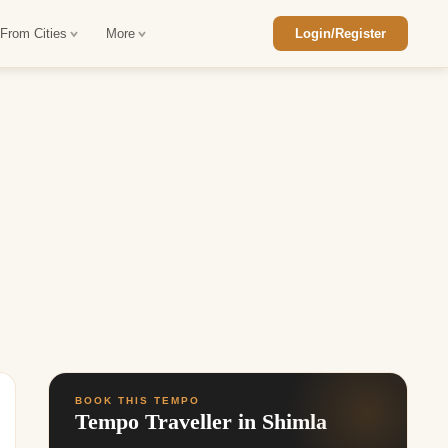
 From Cities
More
Login/Register
ajasthan Tour Package
Car Rental in Jaisalmer
 Rajasthan Tour Package
Car Rental in bikaner
an Diwali Tour Package
Car Rental in Jodhpur
Rajasthan Tour Package
Car Rental in Ranthambore
han Honeymoon Package
Car Rental in Jaipur
an Forts and Palaces Tour
Car Rental in Agra
an Desert Tour Packages
BOOK THIS TEMPO
Tempo Traveller in Shimla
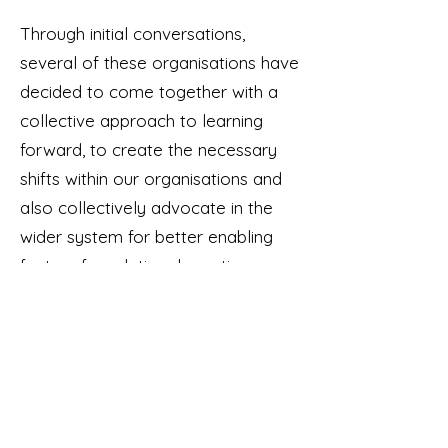
Through initial conversations,
several of these organisations have
decided to come together with a
collective approach to learning
forward, to create the necessary
shifts within our organisations and
also collectively advocate in the
wider system for better enabling
factors for relational practice.
We are currently seeking
resourcing and research partners to
be able to progress this work.
If your organisation is embedding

-*-*-

The material should be returned verbatim, with all images omitted.

 From Cities
More
Login/Register
ajasthan Tour Package
Car Rental in Jaisalmer
 Rajasthan Tour Package
Car Rental in bikaner
an Diwali Tour Package
Car Rental in Jodhpur
Rajasthan Tour Package
Car Rental in Ranthambore
han Honeymoon Package
Car Rental in Jaipur
an Forts and Palaces Tour
Car Rental in Agra
an Desert Tour Packages
BOOK THIS TEMPO
Tempo Traveller in Shimla
Through initial conversations,
several of these organisations have
decided to come together with a
collective approach to learning
forward, to create the necessary
shifts within our organisations and
also collectively advocate in the
wider system for better enabling
factors for relational practice.
We are currently seeking
resourcing and research partners to
be able to progress this work.
If your organisation is embedding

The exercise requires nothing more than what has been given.